TASK DESCRIPTION -
Copy nothing but the text: repeat each entry exactly and drop the images.

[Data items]
^^^^
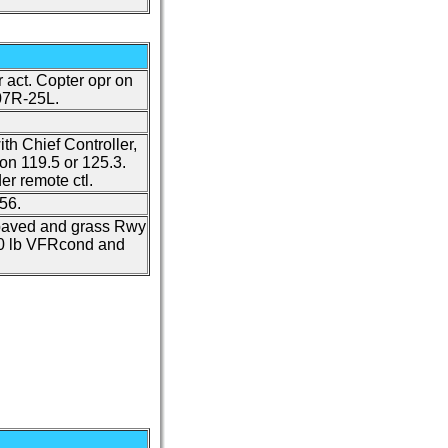
r act. Copter opr on
07R-25L.
ith Chief Controller,
on 119.5 or 125.3.
r remote ctl.
56.
 paved and grass Rwy
070 lb VFRcond and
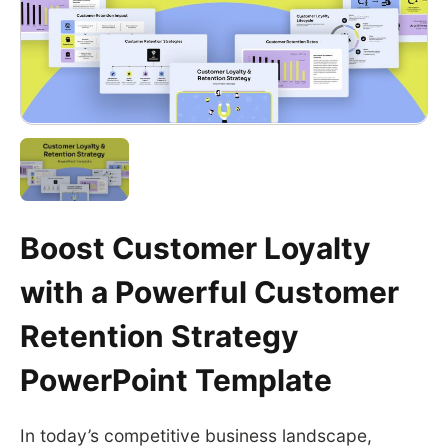
Boost Customer Loyalty
with a Powerful Customer
Retention Strategy
PowerPoint Template
In today’s competitive business landscape,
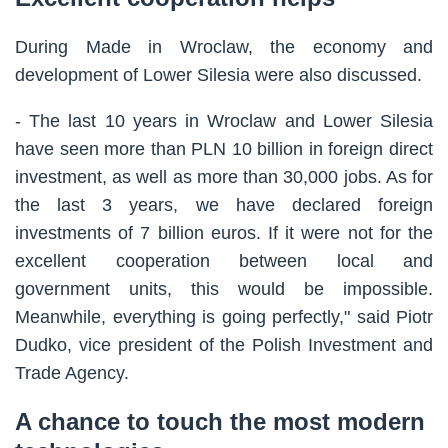
During Made in Wroclaw, the economy and
development of Lower Silesia were also discussed.
- The last 10 years in Wroclaw and Lower Silesia
have seen more than PLN 10 billion in foreign direct
investment, as well as more than 30,000 jobs. As for
the last 3 years, we have declared foreign
investments of 7 billion euros. If it were not for the
excellent cooperation between local and
government units, this would be impossible.
Meanwhile, everything is going perfectly," said Piotr
Dudko, vice president of the Polish Investment and
Trade Agency.
A chance to touch the most modern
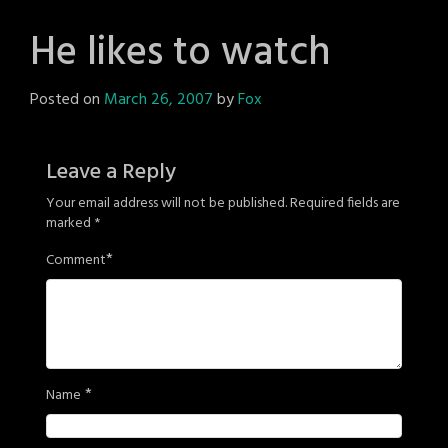
He likes to watch
Posted on
March 26, 2007
by
Fox
Leave a Reply
Your email address will not be published.
Required fields are
marked
*
*
Comment
*
Name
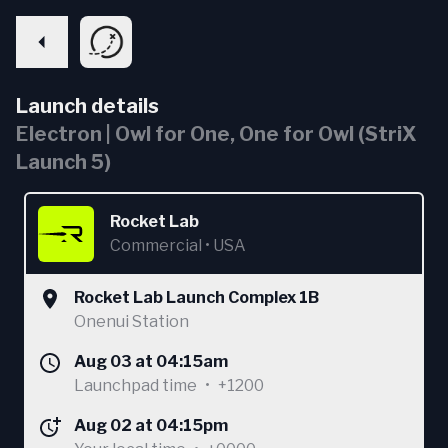
Launch details
Electron | Owl for One, One for Owl (StriX
Launch 5)
Rocket Lab
Commercial
•
USA
Rocket Lab Launch Complex 1B
Onenui Station
Aug 03 at 04:15am
Launchpad time
•
+1200
Aug 02 at 04:15pm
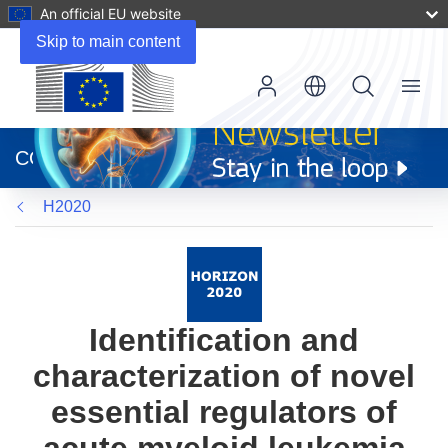
An official EU website
Skip to main content
Menu
(opens
in
CORDIS
new
window)
H2020
Identification and
characterization of novel
essential regulators of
^^^^
SOLUTION TO THE EXERCISE -
r act. Copter opr on
07R-25L.
ith Chief Controller,
on 119.5 or 125.3.
r remote ctl.
56.
 paved and grass Rwy
070 lb VFRcond and
Boost Customer Loyalty
with a Powerful Customer
Retention Strategy
PowerPoint Template
In today’s competitive business landscape,
During Made in Wroclaw, the economy and
development of Lower Silesia were also discussed.
- The last 10 years in Wroclaw and Lower Silesia
have seen more than PLN 10 billion in foreign direct
investment, as well as more than 30,000 jobs. As for
the last 3 years, we have declared foreign
investments of 7 billion euros. If it were not for the
excellent cooperation between local and
government units, this would be impossible.
Meanwhile, everything is going perfectly," said Piotr
Dudko, vice president of the Polish Investment and
Trade Agency.
A chance to touch the most modern
He likes to watch
Posted on
March 26, 2007
by
Fox
Leave a Reply
Your email address will not be published.
Required fields are
marked
*
*
Comment
*
Name
Launch details
Electron | Owl for One, One for Owl (StriX
Launch 5)
Rocket Lab
Commercial
•
USA
Rocket Lab Launch Complex 1B
Onenui Station
Aug 03 at 04:15am
Launchpad time
•
+1200
Aug 02 at 04:15pm
An official EU website
Skip to main content
Menu
(opens
in
CORDIS
new
window)
H2020
Identification and
characterization of novel
essential regulators of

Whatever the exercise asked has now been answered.